Landesbischof Jochen Cornelius-Bundschuh (rechts) segnete gestern Nachmittag den neuen Stadtdekan der Evangelischen Kirche in Heidelberg, Christoph Ellsiepen, ein - damit ist der 48-Jährige auch offiziell im Amt, das er zum 1. September angetreten hatte. Foto: Hentschel
Von Micha Hörnle
Heidelberg. Ein Jahr lang hatte Heidelberg keinen evangelischen Stadtdekan - bis Sonntag: Da wurde Christoph Ellsiepen von Landesbischof Jochen Cornelius-Bundschuh in Heiliggeist feierlich in das Amt, das er bereits seit dem 1. September bekleidet, eingeführt. Am 3. Oktober 2018 hatte sich Ellsiepens Vorgängerin Marlene Schwöbel-Hug nach elf Jahren als Dekanin in Richtung Schwarzwald verabschiedet, wo sie seitdem als "normale" Pfarrerin arbeitet.

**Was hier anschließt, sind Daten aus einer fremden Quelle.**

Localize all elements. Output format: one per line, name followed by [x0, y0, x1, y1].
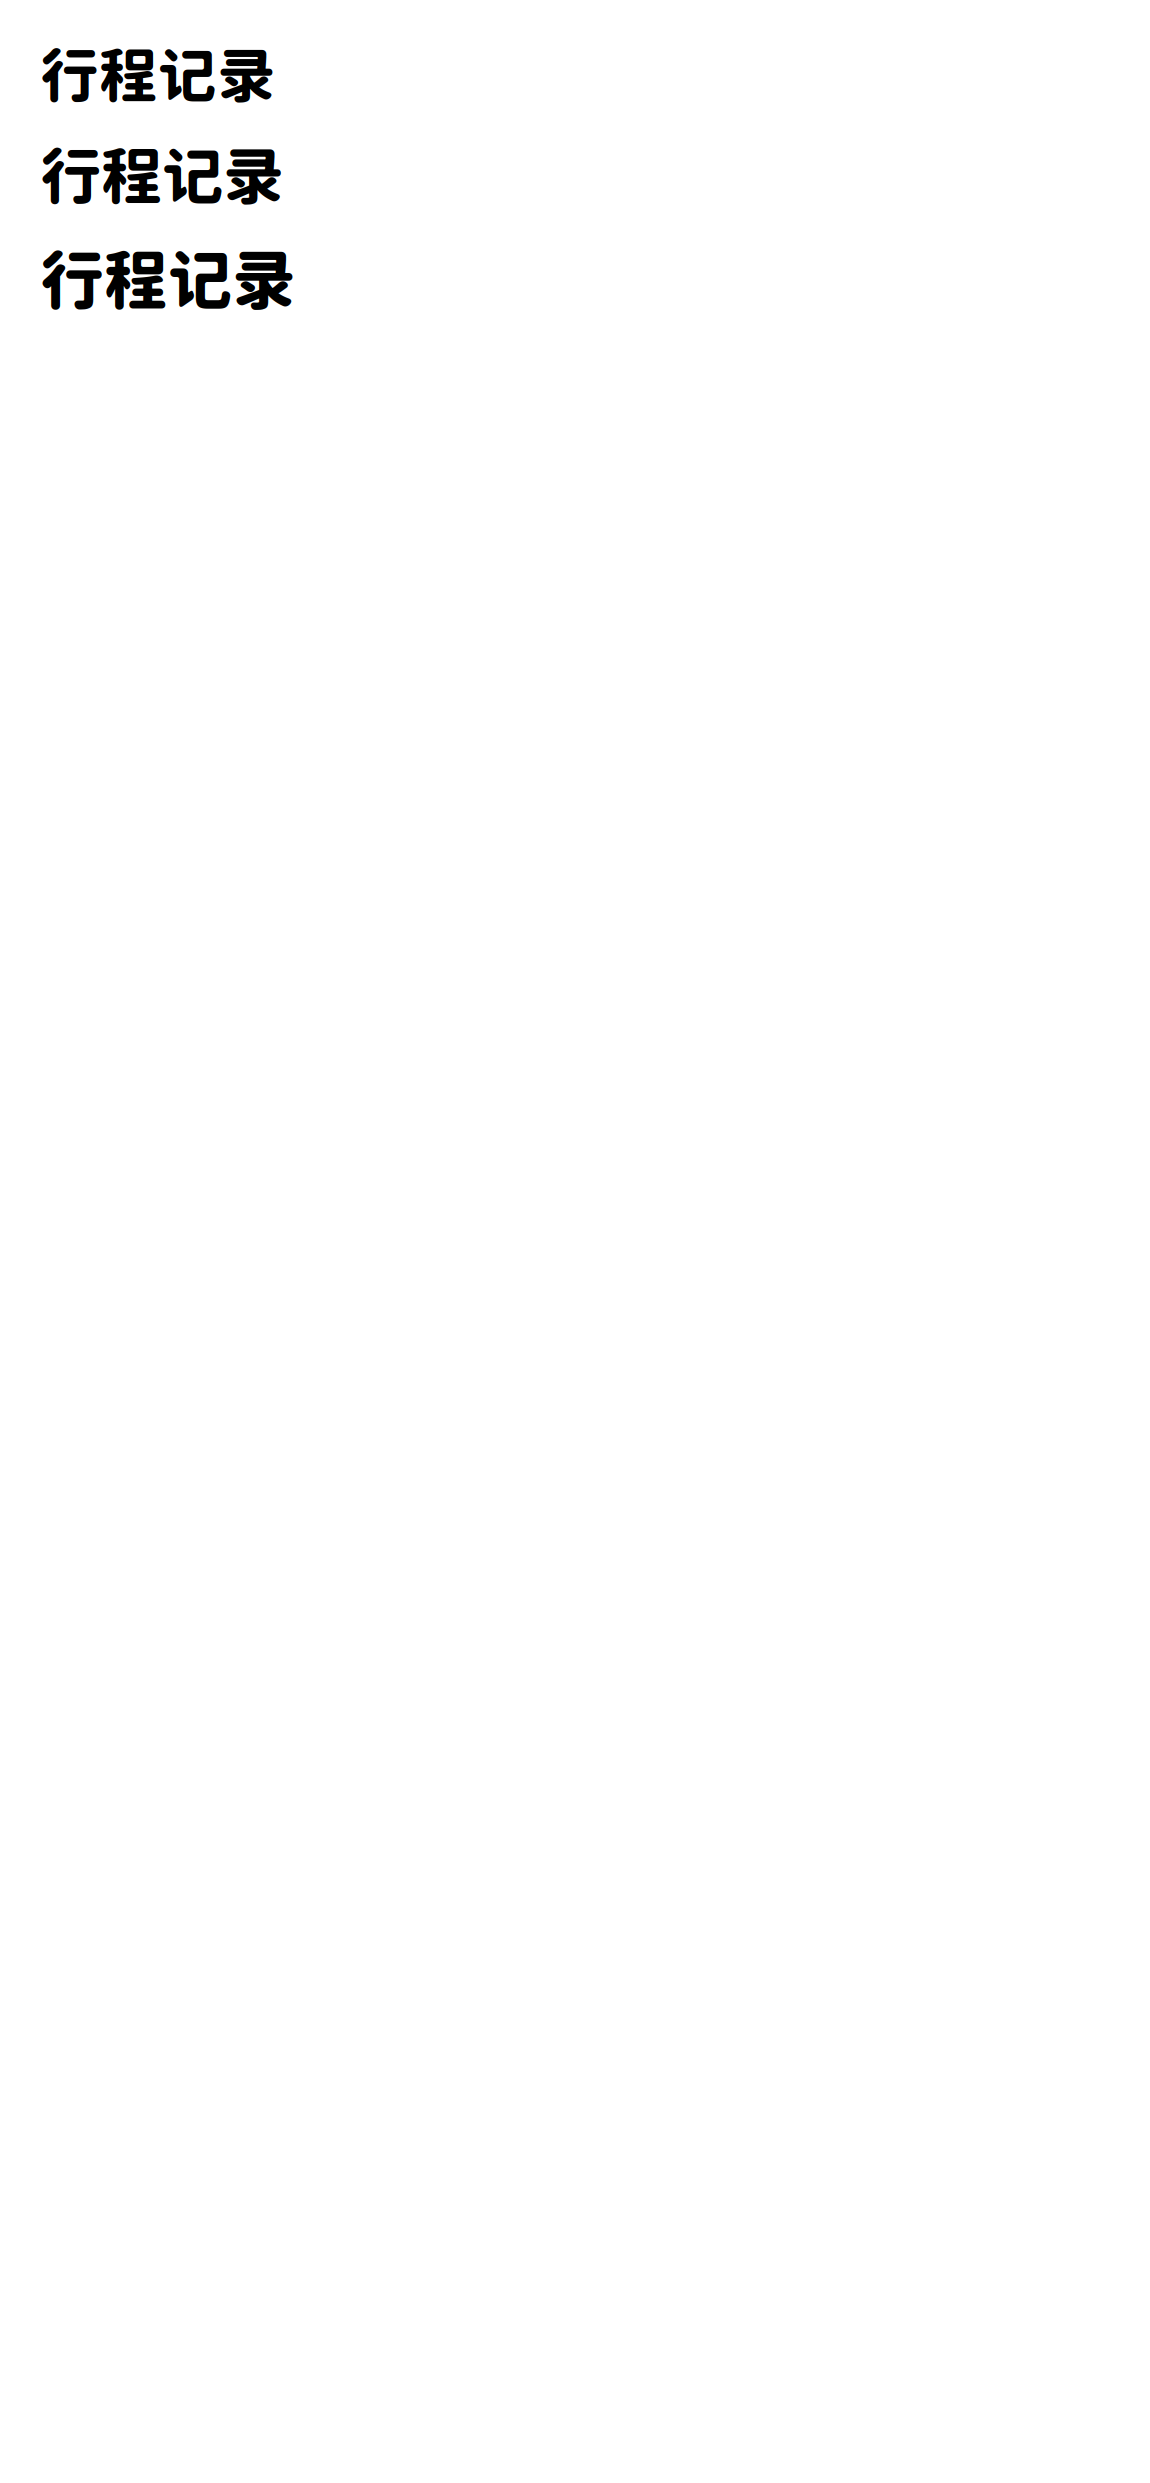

Auf den ersten Blick haben Ellsiepen und Schwöbel-Hug erst einmal wenig gemein - außer vielleicht den Umstand, dass sie jeweils vier Kinder haben: Schwöbel-Hug ist die Temperamentvoll-Herzliche, deren Lachen ansteckend wirkt; Ellsiepen wirkt etwas zurückgenommener (ohne dabei unherzlich zu sein), vielleicht etwas "überlegter". Bei seinem Einführungsgottesdienst erhielt man schon einen Vorgeschmack, was die Heidelberger in den nächsten acht Jahren vom "Neuen" erwarten können. Das Beruhigende zuerst: Seine alte Pfarrgemeinde in Konstanz-Litzelstetten vermisst ihn jetzt schon - "Glückliche Heidelberger", sagte die Vorsitzende des dortigen Kirchengemeinderates, Christine Wengert.
Und sie hatte noch mehr Lob mitgebracht: "Er ist ein klarer, kluger Verwalter, Seelsorger, Freund und Prediger." Und in seinen ersten Wochen hat auch Sandra Grande, die Vorsitzende der Evangelischen Stadtsynode Heidelberg, "seine Art, auf Menschen zuzugehen und strukturiert zu arbeiten, schon jetzt kennengelernt".
Denn momentan braucht die Evangelische Kirche hier vor allem einen "Macher", der die anstehenden Aufgaben - Kindergarten-Misere, klamme Finanzen, marode Gebäude und Gemeindefusionen - managt, ohne dabei allzu viel Verwerfungen anzurichten. Nach allem, was gestern am Rande der Einführung zu hören war, hat Ellsiepen die ersten Wochen gut hingekriegt: Er hat sich bis in die Details eingelesen und gilt als außerordentlich kommunikativ: Da kommt niemand mit fertigen Lösungen, sondern hört erst einmal zu.
Nun ist Ellsiepen nicht nur Dekan der Heidelberger Protestanten, sondern auch eine öffentliche Person, wovon auch die neun Grußworte - von der Wissenschaftsministerin über den Integrationsbürgermeister bis hin zum Rabbiner der Jüdischen Kultusgemeinde und seinem katholischen Amtsbruder zeugten.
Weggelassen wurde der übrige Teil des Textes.